### DATASET:
==========

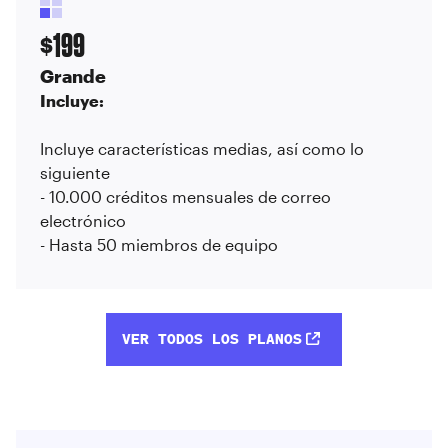
199
$
Grande
Incluye:
Incluye características medias, así como lo
siguiente
- 10.000 créditos mensuales de correo
electrónico
- Hasta 50 miembros de equipo
VER TODOS LOS PLANOS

==========

### WHAT YOU SHOULD DO:
What is needed here is each line above set down word for word, minus the images.

### COMPLETED EXERCISE:
199
$
Grande
Incluye:
Incluye características medias, así como lo
siguiente
- 10.000 créditos mensuales de correo
electrónico
- Hasta 50 miembros de equipo
VER TODOS LOS PLANOS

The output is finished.